Plastics, Legislation & Regulations
Plastics producers fined in Washington
The Washington Department of Ecology has fined 35 plastic producers a combined total of $416,554 for violating the state of Washington’s recycled-content law. The department says the companies did not include enough recycled material in plastic trash bags and beverage containers covered under the law.
These are the first penalties issued under the 2021 state law S.B. 5022 aimed at reducing waste and pollution from plastics.
The penalties were based on the amount of plastic each company sold in Washington and how far from the recycled-content requirements they were. Fines ranged from $39 to $67,196.
Under the 2021 law, plastic packaging producers are required to report the weight of new and recycled plastic sold in Washington. Producers that fell short of the recycled-content requirements were issued penalties.
Two producers issued penalties, Admiral Beverage Corp. and Lassonde Pappas, requested and received corrective action plans. Half their fines were suspended in exchange for a plan to achieve future compliance. All producers were offered this option, and five remain eligible, including CAB Enterprises Inc., Heaven Hill Distilleries Inc., Jim Beam Brands, Langer Juice Co. Inc. and Premier Nutrition Co. LLC.
The Washington Department of Ecology is responsible for implementing the law. It began registering producers and accepting annual fee payments in 2022. Minimum recycled-content requirements took effect for several types of products covered under the law in January 2023. Companies that produce plastic trash bags were required to include a minimum of 10 percent-recycled content, and beverage container producers had to include at least 15 percent-recycled content.
The Clorox Co. faces the largest penalty. According to its 2024 integrated annual report, 10 percent of the plastic used in its packaging contained postconsumer recycled (PCR) content as of Dec. 31, 2023. This differs from 2018, when the company reported an 11 percent baseline.
Of the 128 companies required to meet recycled-content requirements, 93 met or exceeded those benchmarks, the Washington Department of Ecology reports. The department registered 310 producers, but 182 are exempt from the requirements because of their low revenues or the low weight of plastic sold into the state.
More companies will be required to meet these standards in the coming years as the law expands to cover a wider range of products and as requirements for recycled content increase. By 2036, Washington’s law will cover packaging for various types of common consumer products, requiring a minimum of 50 percent-recycled content for most of them.

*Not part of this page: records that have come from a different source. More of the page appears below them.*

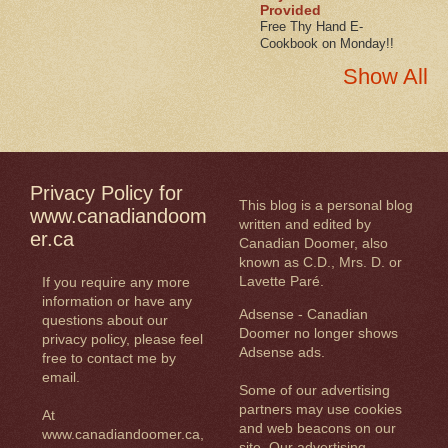
Provided
Free Thy Hand E-
Cookbook on Monday!!
Show All
Privacy Policy for
This blog is a personal blog
www.canadiandoom
written and edited by
er.ca
Canadian Doomer, also
known as C.D., Mrs. D. or
Lavette Paré.
If you require any more
information or have any
Adsense - Canadian
questions about our
Doomer no longer shows
privacy policy, please feel
Adsense ads.
free to contact me by
email.
Some of our advertising
partners may use cookies
At
and web beacons on our
www.canadiandoomer.ca,
site. Our advertising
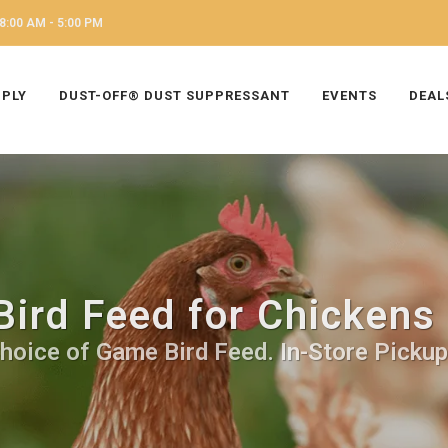
8:00 AM - 5:00 PM
PPLY
DUST-OFF® DUST SUPPRESSANT
EVENTS
DEAL
ird Feed for Chickens
hoice of Game Bird Feed. In-Store Pickup,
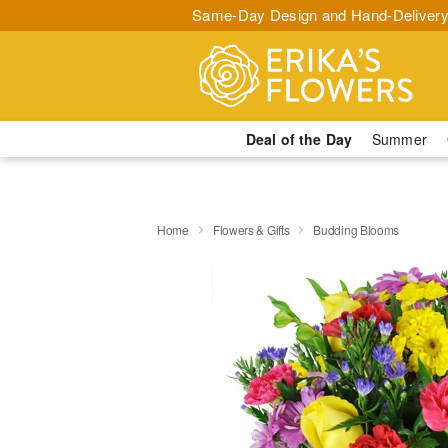
Same-Day Design and Hand-Delivery
Deal of the Day
Summer
Home
Flowers & Gifts
Budding Blooms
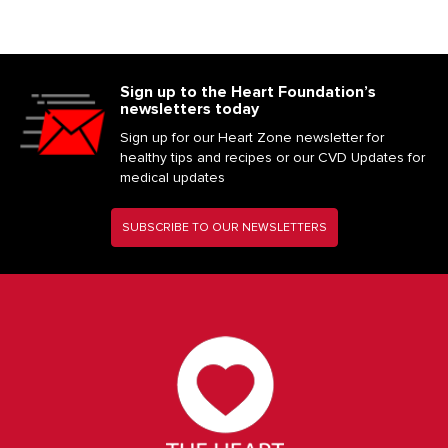
Sign up to the Heart Foundation’s
newsletters today
Sign up for our Heart Zone newsletter for
healthy tips and recipes or our CVD Updates for
medical updates
SUBSCRIBE TO OUR NEWSLETTERS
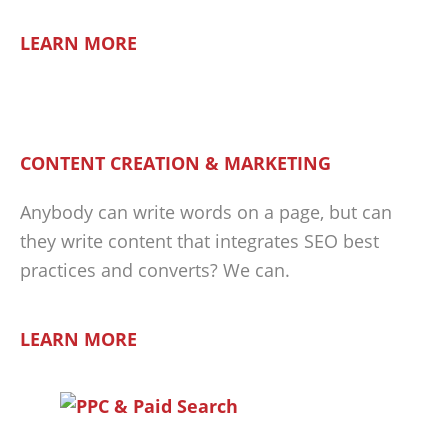
LEARN MORE
CONTENT CREATION & MARKETING
Anybody can write words on a page, but can
they write content that integrates SEO best
practices and converts? We can.
LEARN MORE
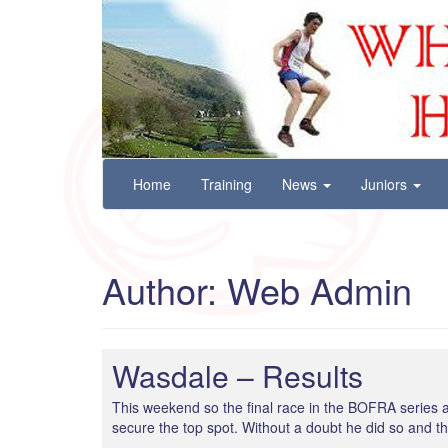
Wharfedale Harriers
For Fell, Cross Country and Road Running
Skip
Home
Training
News
Juniors
to
content
Author:
Web Admin
Wasdale – Results
This weekend so the final race in the BOFRA series a
secure the top spot. Without a doubt he did so and the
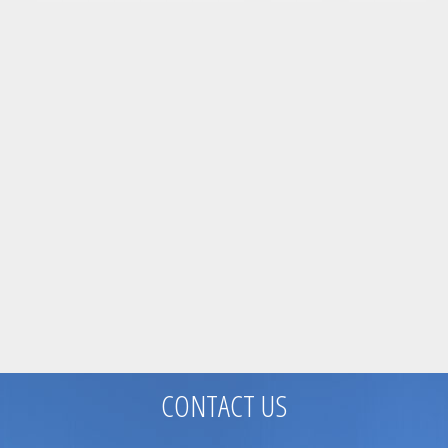
CONTACT US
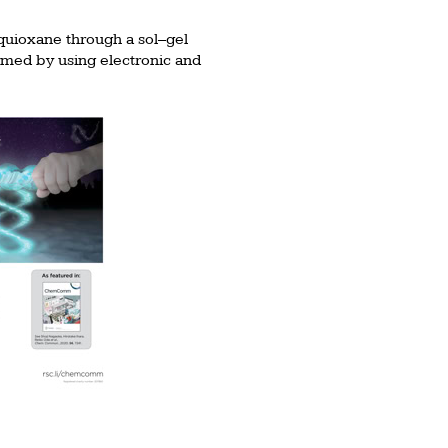
squioxane through a sol–gel
irmed by using electronic and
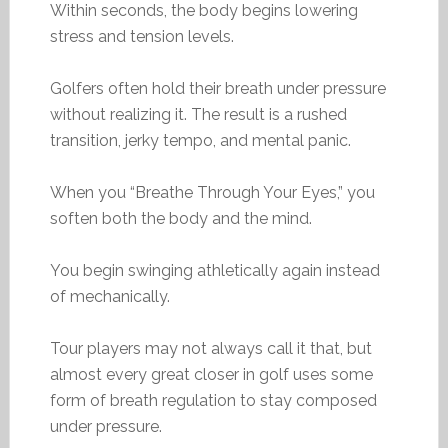
Within seconds, the body begins lowering
stress and tension levels.
Golfers often hold their breath under pressure
without realizing it. The result is a rushed
transition, jerky tempo, and mental panic.
When you “Breathe Through Your Eyes,” you
soften both the body and the mind.
You begin swinging athletically again instead
of mechanically.
Tour players may not always call it that, but
almost every great closer in golf uses some
form of breath regulation to stay composed
under pressure.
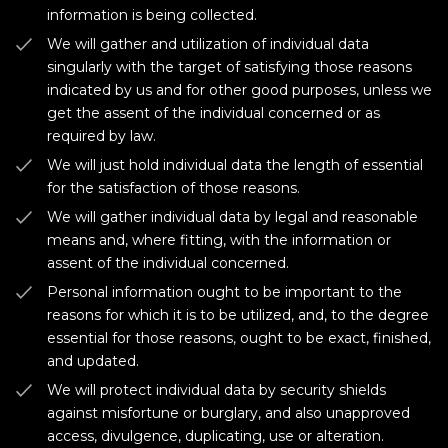
information is being collected.
We will gather and utilization of individual data
singularly with the target of satisfying those reasons
indicated by us and for other good purposes, unless we
get the assent of the individual concerned or as
required by law.
We will just hold individual data the length of essential
for the satisfaction of those reasons.
We will gather individual data by legal and reasonable
means and, where fitting, with the information or
assent of the individual concerned.
Personal information ought to be important to the
reasons for which it is to be utilized, and, to the degree
essential for those reasons, ought to be exact, finished,
and updated.
We will protect individual data by security shields
against misfortune or burglary, and also unapproved
access, divulgence, duplicating, use or alteration.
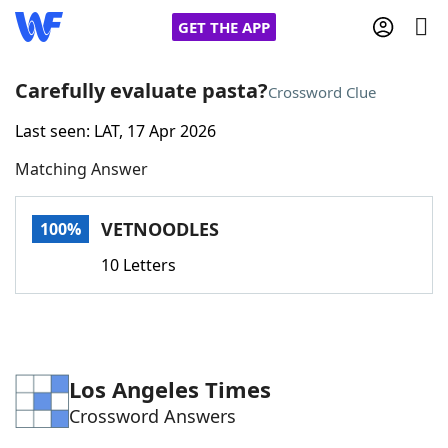
GET THE APP
Carefully evaluate pasta?
Crossword Clue
Last seen: LAT, 17 Apr 2026
Home
Matching Answer
Words With Friends
Cheat
VETNOODLES
100%
NYT Crossplay Cheat
10 Letters
Scrabble
Helpers
Today's NYT Games
Hints & Answers
Los Angeles Times
Crossword Answers
Word Games
Helpers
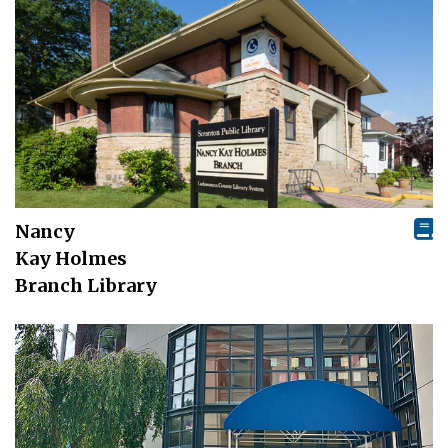
Nancy
Kay Holmes
Branch Library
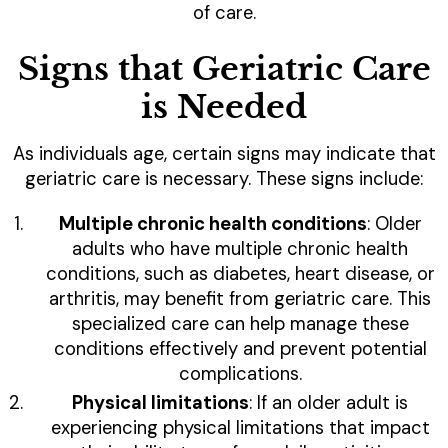
of care.
Signs that Geriatric Care
is Needed
As individuals age, certain signs may indicate that
geriatric care is necessary. These signs include:
Multiple chronic health conditions
: Older
adults who have multiple chronic health
conditions, such as diabetes, heart disease, or
arthritis, may benefit from geriatric care. This
specialized care can help manage these
conditions effectively and prevent potential
complications.
Physical limitations
: If an older adult is
experiencing physical limitations that impact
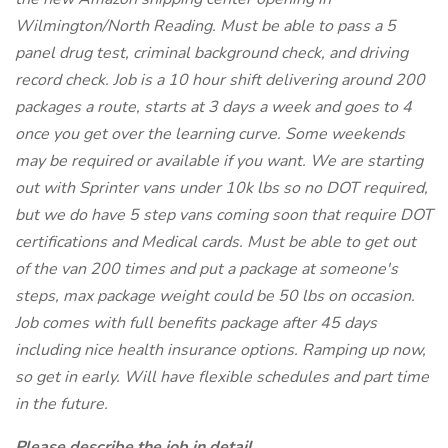
Wilmington/North Reading. Must be able to pass a 5
panel drug test, criminal background check, and driving
record check. Job is a 10 hour shift delivering around 200
packages a route, starts at 3 days a week and goes to 4
once you get over the learning curve. Some weekends
may be required or available if you want. We are starting
out with Sprinter vans under 10k lbs so no DOT required,
but we do have 5 step vans coming soon that require DOT
certifications and Medical cards. Must be able to get out
of the van 200 times and put a package at someone's
steps, max package weight could be 50 lbs on occasion.
Job comes with full benefits package after 45 days
including nice health insurance options. Ramping up now,
so get in early. Will have flexible schedules and part time
in the future.
Please describe the job in detail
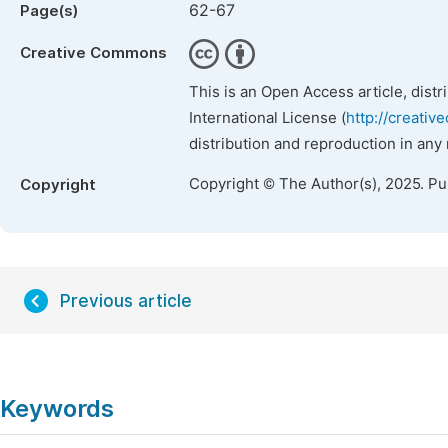
62-67
Page(s)
Creative Commons
This is an Open Access article, dist
International License (
http://creativ
distribution and reproduction in any
Copyright © The Author(s), 2025. P
Copyright
Previous article
Keywords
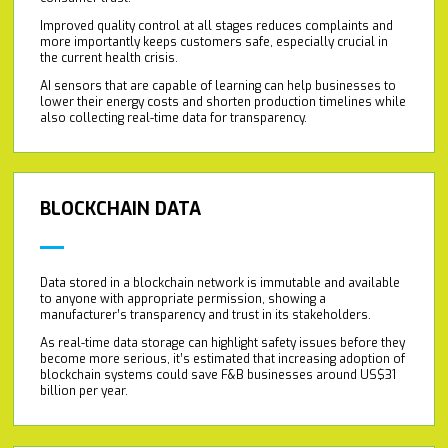
Improved quality control at all stages reduces complaints and
more importantly keeps customers safe, especially crucial in
the current health crisis.
AI sensors that are capable of learning can help businesses to
lower their energy costs and shorten production timelines while
also collecting real-time data for transparency.
BLOCKCHAIN DATA
Data stored in a blockchain network is immutable and available
to anyone with appropriate permission, showing a
manufacturer’s transparency and trust in its stakeholders.
As real-time data storage can highlight safety issues before they
become more serious, it’s estimated that increasing adoption of
blockchain systems could save F&B businesses around US$31
billion per year.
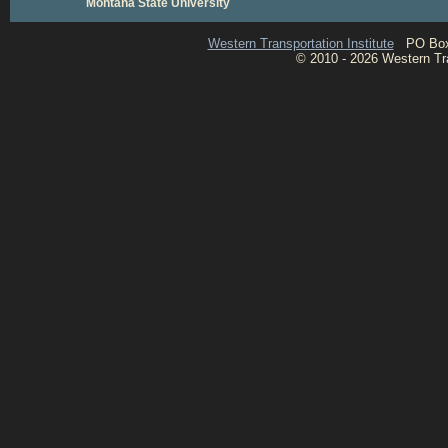
Montana State University
Western Transportation Institute
PO Box 1
© 2010 - 2026 Western Tran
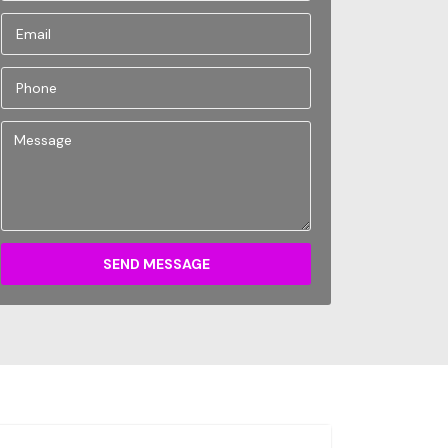
SEND MESSAGE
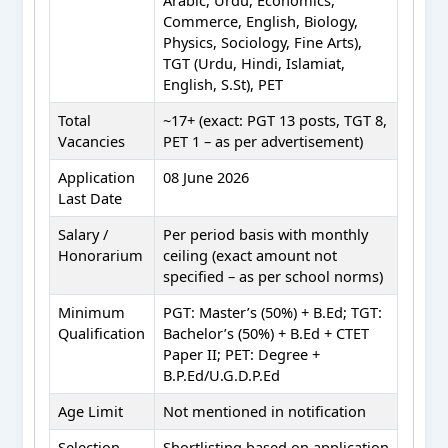
Commerce, English, Biology,
Physics, Sociology, Fine Arts),
TGT (Urdu, Hindi, Islamiat,
English, S.St), PET
Total
~17+ (exact: PGT 13 posts, TGT 8,
Vacancies
PET 1 – as per advertisement)
Application
08 June 2026
Last Date
Salary /
Per period basis with monthly
Honorarium
ceiling (exact amount not
specified – as per school norms)
Minimum
PGT: Master’s (50%) + B.Ed; TGT:
Qualification
Bachelor’s (50%) + B.Ed + CTET
Paper II; PET: Degree +
B.P.Ed/U.G.D.P.Ed
Age Limit
Not mentioned in notification
Selection
Shortlisting based on application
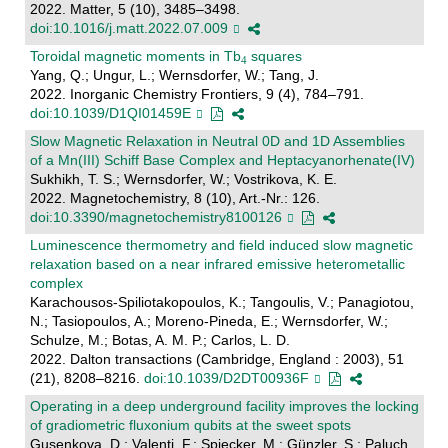
2022. Matter, 5 (10), 3485–3498.
doi:10.1016/j.matt.2022.07.009
Toroidal magnetic moments in Tb
squares
Yang, Q.; Ungur, L.; Wernsdorfer, W.; Tang, J.
2022. Inorganic Chemistry Frontiers, 9 (4), 784–791.
doi:10.1039/D1QI01459E
Slow Magnetic Relaxation in Neutral 0D and 1D Assemblies
of a Mn(III) Schiff Base Complex and Heptacyanorhenate(IV)
Sukhikh, T. S.; Wernsdorfer, W.; Vostrikova, K. E.
2022. Magnetochemistry, 8 (10), Art.-Nr.: 126.
doi:10.3390/magnetochemistry8100126
Luminescence thermometry and field induced slow magnetic
relaxation based on a near infrared emissive heterometallic
complex
Karachousos-Spiliotakopoulos, K.; Tangoulis, V.; Panagiotou,
N.; Tasiopoulos, A.; Moreno-Pineda, E.; Wernsdorfer, W.;
Schulze, M.; Botas, A. M. P.; Carlos, L. D.
2022. Dalton transactions (Cambridge, England : 2003), 51
(21), 8208–8216.
doi:10.1039/D2DT00936F
Operating in a deep underground facility improves the locking
of gradiometric fluxonium qubits at the sweet spots
Gusenkova, D.; Valenti, F.; Spiecker, M.; Günzler, S.; Paluch,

The following companies were issued penalties:
- Admiral Beverage Corp., $4,630;
- Albertsons Cos., $41,954;
- Angelcare USA, $44;
- Arcadia Farms LLC, $1,229;
- Arizona Beverages USA, $6,391
- CAB Enterprises Inc. (Electrolit USA), $1,895;
- Chobani LLC, $39;
- Danone US LLC, $6,285;
- Del Monte Foods Inc., $243;
- good2grow LLC, $2,953;
- Heaven Hill Distilleries Inc., $15,525;
- Herbalife International of America Inc., $91;
- HP Hood LLC, $6,681;
- Jim Beam Brands Co./Suntory Global Spirits Inc., $4,220;
- Johanna Beverage, $63;
- Kraft Heinz Foods Co., $3,697;
- KSF Acquisition Corp., $24,582;
- Langer Juice Co. Inc., $11,530;
- Lassonde Pappas and Co. Inc., $5,646;
- Milo’s Tea Co. Inc., $5,644;
- Ocean Spray Cranberries Inc., $53,568;
- Premier Nutrition Co. LLC, $2,341;
- Richardson Bottling Co. (Mountain Mist), $1,658;
- Sazerac Co. Inc., $32,758;
- Soylent Nutrition Inc., $505;
- Talking Rain Beverage Co. Inc., $59,831;
- The Clorox Co., $67,196;
- The Kroger Co., $9,021;
- Topco Associates LLC, $2,098;
- Trader Joe’s, $2,381;
- Tree Top Inc., $20,333;
- Uline Inc., $14,991;
- Walgreen Co., $1,206; and
- Welch Foods Inc., $2,050.
“Most producers see the value in using recycled content in their products,” says Peter Lyon, solid waste program manager at the Washington Department of Ecology. “We need to continue working together to improve our recycling system and reduce the pollution and contamination that come from producing new plastic.”